* PROBLEM STATEMENT: All that is needed is each line of the entries holding the word "ANDRÉE", copied as it stands.

* Records from a dataset:
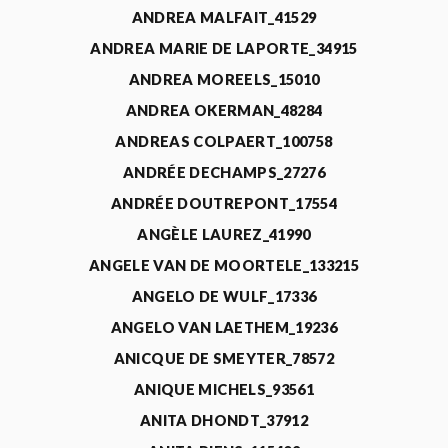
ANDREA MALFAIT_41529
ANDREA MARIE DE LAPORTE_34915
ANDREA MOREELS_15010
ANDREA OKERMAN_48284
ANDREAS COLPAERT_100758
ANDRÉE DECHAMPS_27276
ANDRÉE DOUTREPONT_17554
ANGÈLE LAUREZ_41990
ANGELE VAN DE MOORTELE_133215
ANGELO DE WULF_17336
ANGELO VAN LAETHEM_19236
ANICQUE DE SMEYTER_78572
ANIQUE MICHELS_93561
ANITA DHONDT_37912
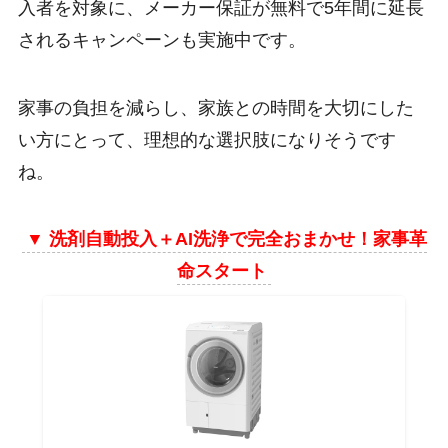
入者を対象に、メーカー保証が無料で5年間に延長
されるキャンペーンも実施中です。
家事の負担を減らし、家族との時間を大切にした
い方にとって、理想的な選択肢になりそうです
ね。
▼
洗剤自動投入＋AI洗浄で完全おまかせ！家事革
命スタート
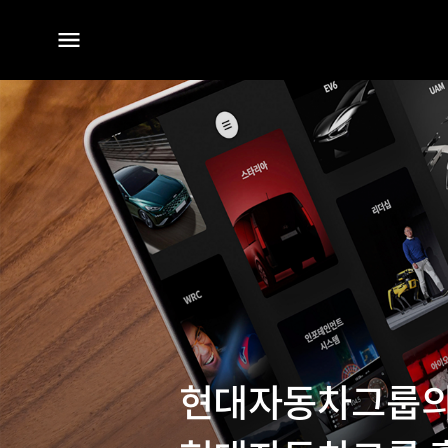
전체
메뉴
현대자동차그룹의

---

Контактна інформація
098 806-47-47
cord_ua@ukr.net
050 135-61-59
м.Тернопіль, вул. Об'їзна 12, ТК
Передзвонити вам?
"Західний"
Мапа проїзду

* WRITTEN RESPONSE:
ANDRÉE DECHAMPS_27276
ANDRÉE DOUTREPONT_17554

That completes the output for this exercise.